Among the entries below, retype exactly the lines starting with the one with "gefördert durch" and going on through the one with "то не по-взрослому. Повторюсь, в мае у него", but not the pictures.

**MATERIAL SUPPLIED:**
[Start of Attachment]

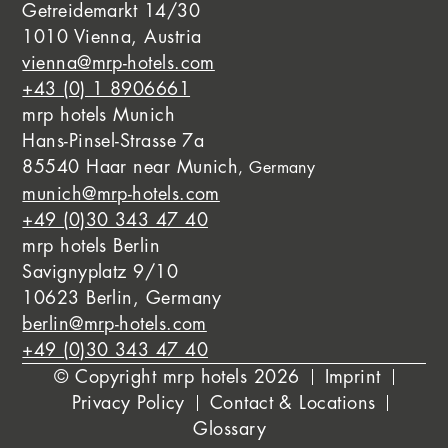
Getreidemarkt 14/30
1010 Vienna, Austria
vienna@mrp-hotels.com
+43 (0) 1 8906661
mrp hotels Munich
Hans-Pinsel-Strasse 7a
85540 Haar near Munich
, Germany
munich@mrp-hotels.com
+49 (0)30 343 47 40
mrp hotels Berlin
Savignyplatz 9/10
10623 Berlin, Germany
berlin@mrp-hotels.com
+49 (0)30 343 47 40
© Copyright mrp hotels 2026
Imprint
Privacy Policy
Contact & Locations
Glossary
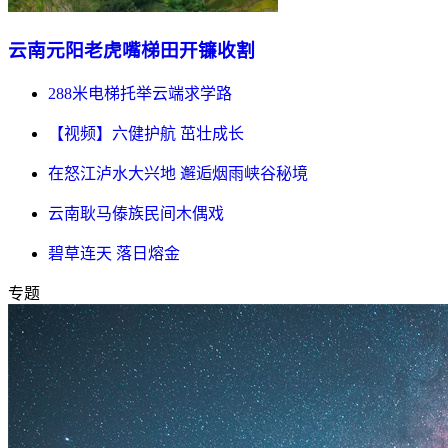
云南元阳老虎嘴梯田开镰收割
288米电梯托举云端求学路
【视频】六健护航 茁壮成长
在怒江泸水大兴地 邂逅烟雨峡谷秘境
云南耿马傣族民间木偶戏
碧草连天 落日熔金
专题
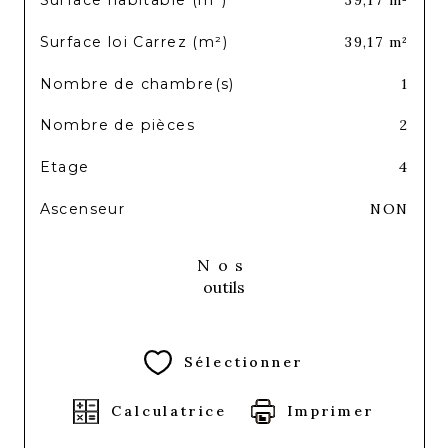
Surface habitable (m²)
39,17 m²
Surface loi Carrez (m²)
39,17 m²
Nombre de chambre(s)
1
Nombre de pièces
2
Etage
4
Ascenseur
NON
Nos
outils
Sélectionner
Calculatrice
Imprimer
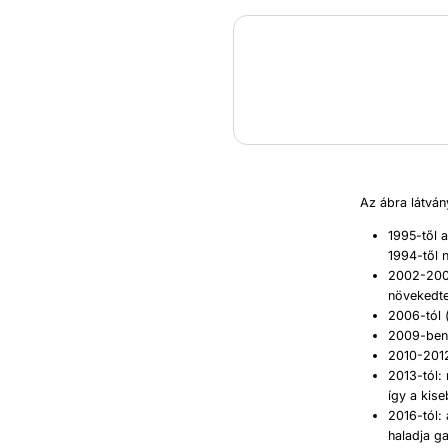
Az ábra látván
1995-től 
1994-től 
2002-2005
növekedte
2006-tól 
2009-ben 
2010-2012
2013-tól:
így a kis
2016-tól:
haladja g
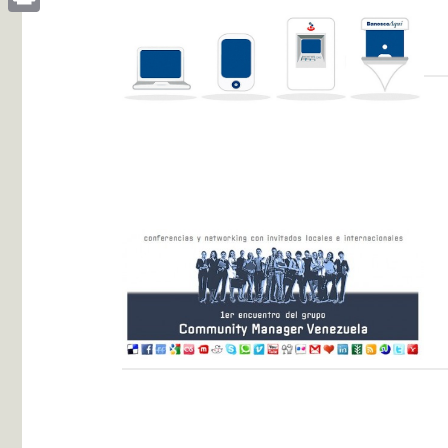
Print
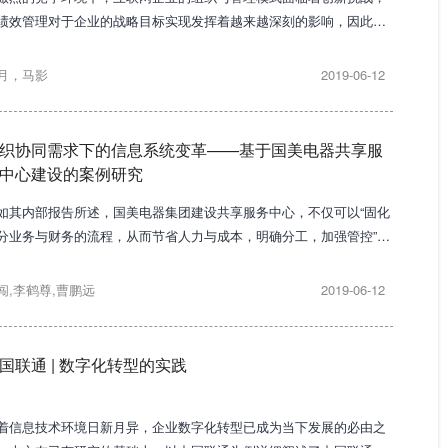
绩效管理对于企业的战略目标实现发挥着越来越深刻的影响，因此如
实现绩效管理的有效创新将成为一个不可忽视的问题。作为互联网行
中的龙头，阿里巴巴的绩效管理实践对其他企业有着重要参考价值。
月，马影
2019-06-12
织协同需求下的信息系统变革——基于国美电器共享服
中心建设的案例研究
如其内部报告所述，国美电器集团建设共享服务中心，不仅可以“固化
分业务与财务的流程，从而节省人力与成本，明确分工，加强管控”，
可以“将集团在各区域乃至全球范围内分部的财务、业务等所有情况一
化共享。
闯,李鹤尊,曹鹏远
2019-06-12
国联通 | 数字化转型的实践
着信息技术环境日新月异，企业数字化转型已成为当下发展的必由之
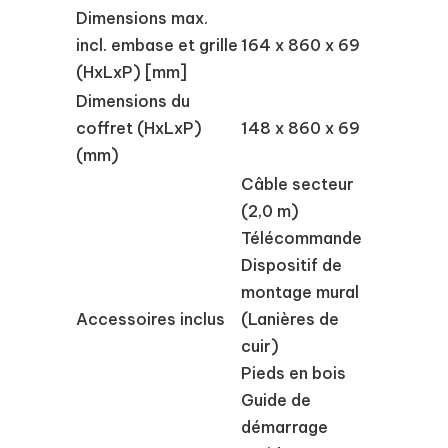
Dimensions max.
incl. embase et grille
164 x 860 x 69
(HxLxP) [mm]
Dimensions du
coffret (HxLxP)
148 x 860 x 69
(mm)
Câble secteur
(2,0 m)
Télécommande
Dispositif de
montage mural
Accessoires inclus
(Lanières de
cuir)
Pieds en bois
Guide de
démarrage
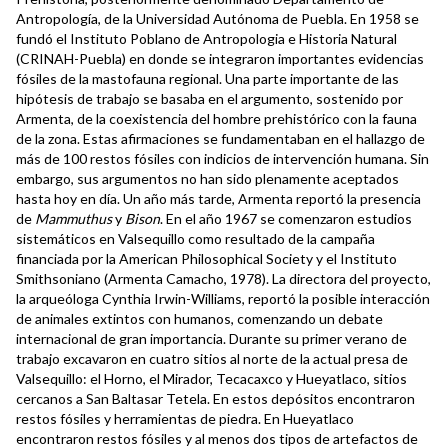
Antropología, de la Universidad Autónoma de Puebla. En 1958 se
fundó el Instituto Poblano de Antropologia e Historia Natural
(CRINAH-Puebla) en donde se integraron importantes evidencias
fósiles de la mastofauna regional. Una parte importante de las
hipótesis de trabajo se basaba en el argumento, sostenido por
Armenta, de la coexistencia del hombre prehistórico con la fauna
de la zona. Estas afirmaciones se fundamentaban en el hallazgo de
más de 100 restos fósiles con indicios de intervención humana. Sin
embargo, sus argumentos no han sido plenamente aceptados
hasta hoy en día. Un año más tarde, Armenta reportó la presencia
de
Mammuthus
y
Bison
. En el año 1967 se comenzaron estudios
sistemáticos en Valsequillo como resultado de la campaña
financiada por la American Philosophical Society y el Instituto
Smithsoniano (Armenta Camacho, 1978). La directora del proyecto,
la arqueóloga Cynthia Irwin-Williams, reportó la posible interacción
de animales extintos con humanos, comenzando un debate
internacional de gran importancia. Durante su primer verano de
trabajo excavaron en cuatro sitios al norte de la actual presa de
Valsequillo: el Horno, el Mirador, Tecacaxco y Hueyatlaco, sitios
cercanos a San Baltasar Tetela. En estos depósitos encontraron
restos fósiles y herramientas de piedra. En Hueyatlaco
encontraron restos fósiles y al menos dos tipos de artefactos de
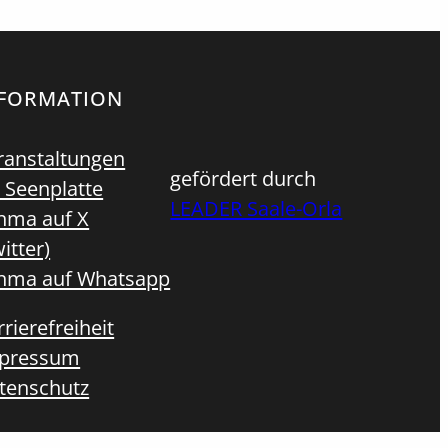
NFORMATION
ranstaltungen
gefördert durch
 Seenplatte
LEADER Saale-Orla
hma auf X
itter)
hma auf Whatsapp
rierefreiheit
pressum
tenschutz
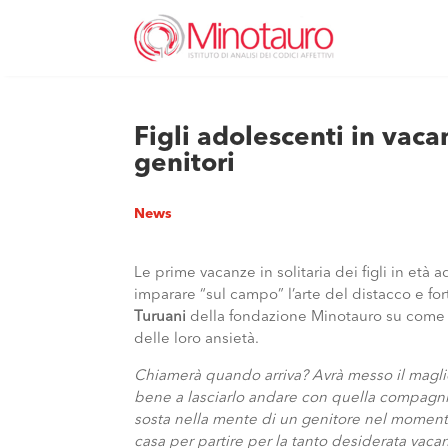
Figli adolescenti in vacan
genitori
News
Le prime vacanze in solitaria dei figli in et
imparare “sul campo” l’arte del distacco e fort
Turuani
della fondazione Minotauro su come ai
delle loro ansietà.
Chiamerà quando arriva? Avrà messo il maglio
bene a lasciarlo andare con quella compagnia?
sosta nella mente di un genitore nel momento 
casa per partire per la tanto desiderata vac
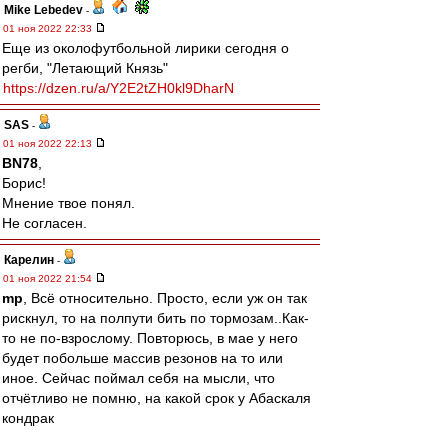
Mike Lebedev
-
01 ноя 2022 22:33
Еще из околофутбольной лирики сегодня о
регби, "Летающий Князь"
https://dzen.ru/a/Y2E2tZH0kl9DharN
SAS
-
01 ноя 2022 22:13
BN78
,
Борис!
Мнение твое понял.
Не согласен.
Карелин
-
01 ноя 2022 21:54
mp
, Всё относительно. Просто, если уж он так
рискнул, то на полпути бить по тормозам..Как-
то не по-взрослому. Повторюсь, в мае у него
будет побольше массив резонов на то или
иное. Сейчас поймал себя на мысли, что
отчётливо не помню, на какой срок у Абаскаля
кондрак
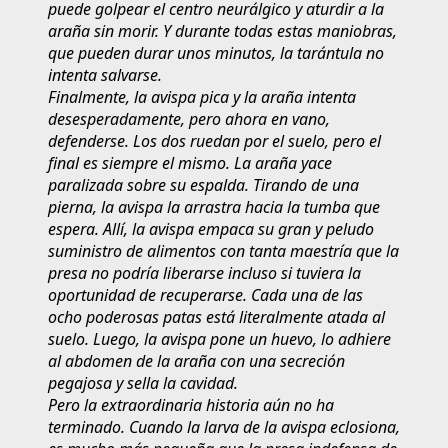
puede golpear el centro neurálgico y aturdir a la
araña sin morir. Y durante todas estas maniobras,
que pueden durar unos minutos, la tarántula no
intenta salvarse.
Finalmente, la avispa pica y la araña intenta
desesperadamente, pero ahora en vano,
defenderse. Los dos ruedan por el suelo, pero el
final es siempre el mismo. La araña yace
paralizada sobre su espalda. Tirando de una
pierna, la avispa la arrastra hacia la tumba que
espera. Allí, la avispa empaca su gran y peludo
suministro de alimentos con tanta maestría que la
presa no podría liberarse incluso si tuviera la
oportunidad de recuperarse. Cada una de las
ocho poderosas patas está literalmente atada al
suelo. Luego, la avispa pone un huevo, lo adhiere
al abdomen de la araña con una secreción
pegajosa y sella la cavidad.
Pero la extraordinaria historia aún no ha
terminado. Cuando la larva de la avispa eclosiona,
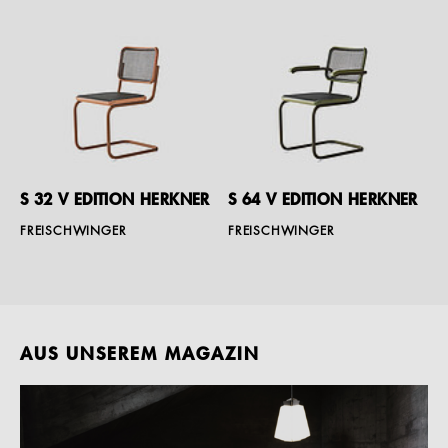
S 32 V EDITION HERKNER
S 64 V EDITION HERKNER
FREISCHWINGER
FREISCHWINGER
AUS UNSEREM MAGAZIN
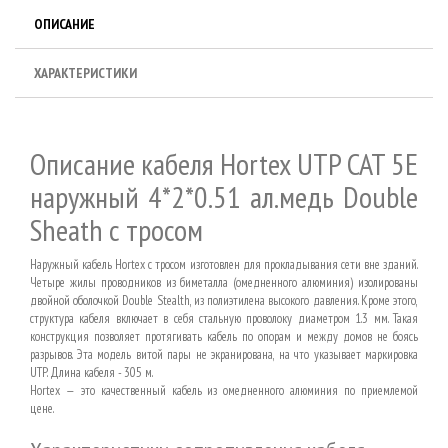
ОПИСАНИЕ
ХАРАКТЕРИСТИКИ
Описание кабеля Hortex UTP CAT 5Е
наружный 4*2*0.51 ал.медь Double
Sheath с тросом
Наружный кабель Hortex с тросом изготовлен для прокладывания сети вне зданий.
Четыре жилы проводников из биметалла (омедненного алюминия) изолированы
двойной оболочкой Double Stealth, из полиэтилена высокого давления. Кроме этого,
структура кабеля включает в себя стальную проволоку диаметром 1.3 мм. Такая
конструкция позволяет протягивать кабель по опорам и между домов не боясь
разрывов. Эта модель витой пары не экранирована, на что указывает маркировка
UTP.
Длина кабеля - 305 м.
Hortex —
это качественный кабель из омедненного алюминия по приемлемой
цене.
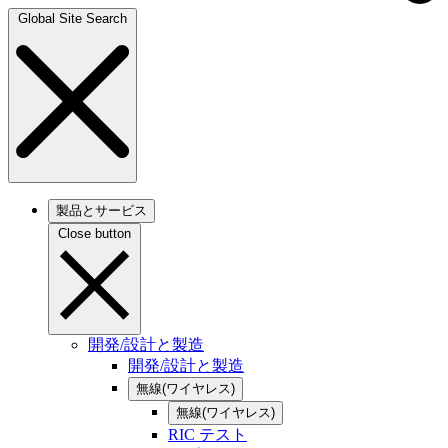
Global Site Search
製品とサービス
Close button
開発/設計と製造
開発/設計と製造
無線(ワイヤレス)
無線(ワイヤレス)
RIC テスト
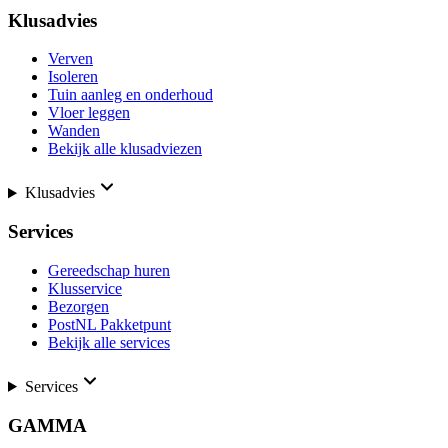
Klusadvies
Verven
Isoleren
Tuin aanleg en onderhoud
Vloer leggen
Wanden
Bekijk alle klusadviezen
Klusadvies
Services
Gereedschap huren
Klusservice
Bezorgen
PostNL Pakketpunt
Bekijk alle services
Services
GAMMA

[End of Attachment]

**WRITTEN ANSWER:**
gefördert durch
 Seenplatte
LEADER Saale-Orla
hma auf X
itter)
hma auf Whatsapp
rierefreiheit
pressum
tenschutz
Figli adolescenti in vacan
genitori
News
Le prime vacanze in solitaria dei figli in et
imparare “sul campo” l’arte del distacco e fort
Turuani
della fondazione Minotauro su come ai
delle loro ansietà.
Chiamerà quando arriva? Avrà messo il maglio
bene a lasciarlo andare con quella compagnia?
sosta nella mente di un genitore nel momento 
casa per partire per la tanto desiderata vac
Mike Lebedev
-
01 ноя 2022 22:33
Еще из околофутбольной лирики сегодня о
регби, "Летающий Князь"
https://dzen.ru/a/Y2E2tZH0kl9DharN
SAS
-
01 ноя 2022 22:13
BN78
,
Борис!
Мнение твое понял.
Не согласен.
Карелин
-
01 ноя 2022 21:54
mp
, Всё относительно. Просто, если уж он так
рискнул, то на полпути бить по тормозам..Как-
то не по-взрослому. Повторюсь, в мае у него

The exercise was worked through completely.